Are you underwhelmed by your content’s performance on social media? Do your analytics reports show that customers just aren’t sharing?
Here are some of the key obstacles to social sharing, along with suggestions for how to fix them:
How to troubleshoot your content:
1. Your content has poor titles.
You’ve heard it before: A great title grabs readers. And if readers already know your content, they may share a post before they’ve read it simply based on the title.
In contrast, poor titles will send people bouncing from your site.
Fix this by:
- Checking the page titles section of your analytics report to see what content does well.
- Using social media analytics to figure out which post titles do best socially.

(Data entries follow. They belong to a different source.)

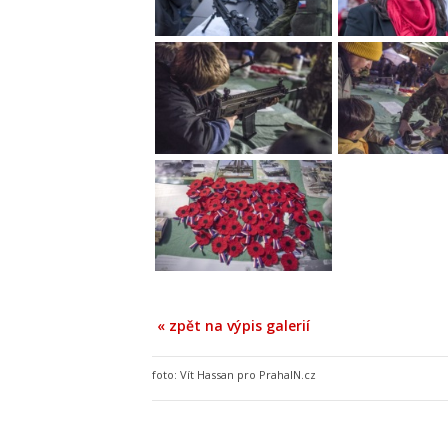
« zpět na výpis galerií
foto:
Vít Hassan pro PrahaIN.cz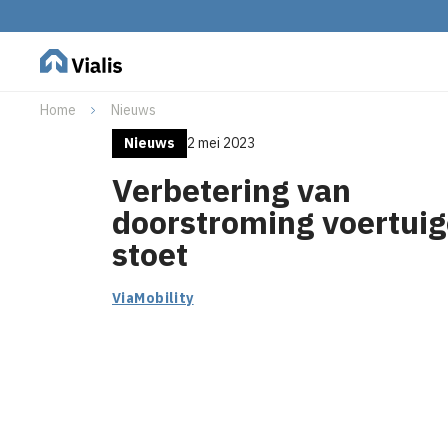
Home
Nieuws
Nieuws
2 mei 2023
Verbetering van
doorstroming voertui
stoet
ViaMobility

- Using some of these tips for writing appealing headlines.
2. You don’t have well-crafted content descriptions.
It’s a personal win for me when I go to share a piece of content and the pre-filled description already works. But it’s annoying when there’s no description, or when there’s an arbitrary piece of text from within the post.
Good descriptions are not only good for search engine optimization (SEO), but for social media sharing, too.
Get yours right by crafting descriptions as carefully as you craft content, or using an SEO plugin to help you. The better your content looks when people hit the share button, the more likely they are to share.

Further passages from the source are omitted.